Battelle partnered with FedEx and Cardinal Health to handle the shipping services from the point of care to the decontamination facilities and back at no cost to the sender. There are currently 203 companies enrolled in the decontamination program in Nevada.
“This is a great service as it allows our staff to reuse their own masks, so we get masks back to their owners. It also helps us continue extended use safely and helps conserve our PPE supply,” said Cassandra Deen, Manager of Renown Health’s sterile processing department. Renown is a not-for-profit healthcare network with locations across northern Nevada.
Critical care providers can enroll in this service by visiting Battelle’s website and signing a contract. They will then be provided with a three-digit code to use when labeling the contaminated mask shipments. The masks are shipped back to the provider facility at no cost to the company once decontamination is completed.
The system is based off research Battelle conducted for the FDA in 2015 to assess the feasibility of a decontamination and reuse process for N95 respirators in the event of PPE shortages resulting from a pandemic.

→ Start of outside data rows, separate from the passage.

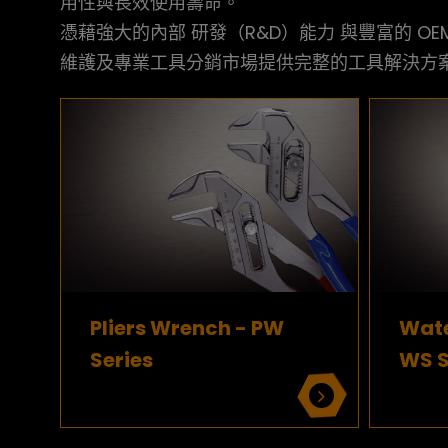
用性與長效使用壽命。
憑藉強大的內部 研發（R&D）能力 與豐富的 O
維護及專業工具分銷市場提供完整的工具解決方
Pliers Wrench - PW
Wate
Series
WS S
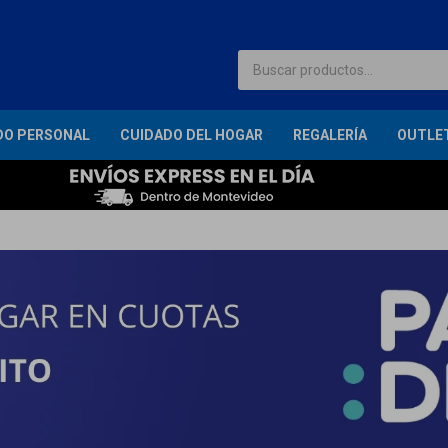
DO PERSONAL
CUIDADO DEL HOGAR
REGALERÍA
OUTLE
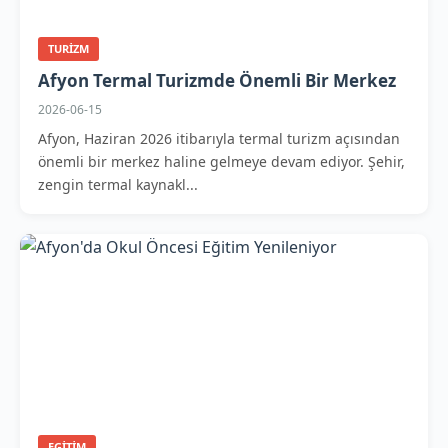
TURIZM
Afyon Termal Turizmde Önemli Bir Merkez
2026-06-15
Afyon, Haziran 2026 itibarıyla termal turizm açısından
önemli bir merkez haline gelmeye devam ediyor. Şehir,
zengin termal kaynakl...
EGITIM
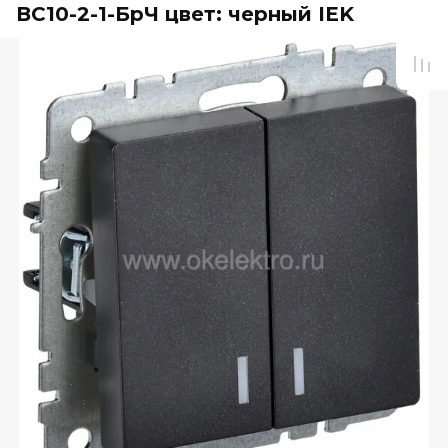
ВС10-2-1-БрЧ цвет: черный IEK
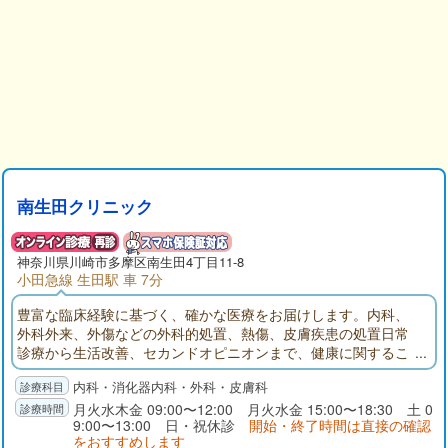
南生田クリニック
神奈川県
川崎市多摩区
南生田4丁目11-8
小田急線 生田駅 車 7分
豊富な臨床経験に基づく、確かな医療をお届けします。内科、
外科外来、外傷などの外科的処置、熱傷、皮膚疾患の処置日常
診療から生活改善、セカンドオピニオンまで、健康に関するこ
となら何でも、お気軽にご相談ください。どの診療科で診ても
内科・消化器内科・外科・皮膚科
らえばいいのかわからない、病気・介護でお困りの際もご相談
ください。
月火水木金 09:00〜12:00 月火水金 15:00〜18:30 土 0
9:00〜13:00 日・祝休診
開始・終了時間は直接の確認
をおすすめします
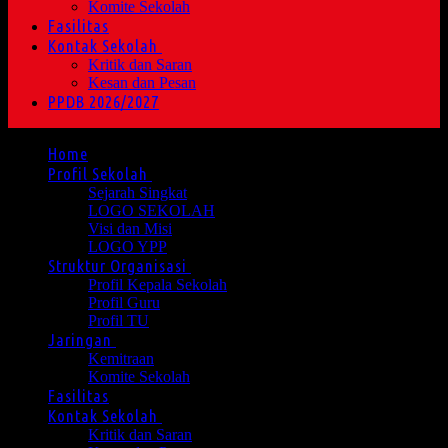
Komite Sekolah
Fasilitas
Kontak Sekolah
Kritik dan Saran
Kesan dan Pesan
PPDB 2026/2027
Home
Profil Sekolah
Sejarah Singkat
LOGO SEKOLAH
Visi dan Misi
LOGO YPP
Struktur Organisasi
Profil Kepala Sekolah
Profil Guru
Profil TU
Jaringan
Kemitraan
Komite Sekolah
Fasilitas
Kontak Sekolah
Kritik dan Saran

Within the unit vaporized hydrogen peroxide is used to decontaminate biological contaminants including SARS-CoV-2.
In early 2020 the SARS-CoV-2 virus quickly spread worldwide and Battelle realized that the study they had conducted only a few years prior was becoming immediately relevant.
“That study was kind of just sitting on the shelf,” Delaney said. “We saw the pandemic spreading and shortages of PPE and went ahead and built a system. We tested it with two local hospitals in Columbus and proved that it works.”
Battelle was granted an Emergency Use Authorization for the CCDS on March 28 by the U.S. Food and Drug Administration and began processing masks at the Battelle Memorial Institute in Ohio. The next day the FDA expanded the authorization to allow Battelle to use their CCDS across the U.S.
On June 6 the FDA again expanded the authorization for Battelle to distribute decontaminated, compatible N95 respirators to a different healthcare facility, in addition to the previously authorized distribution to the healthcare facility from which the compatible N95 respirators were collected.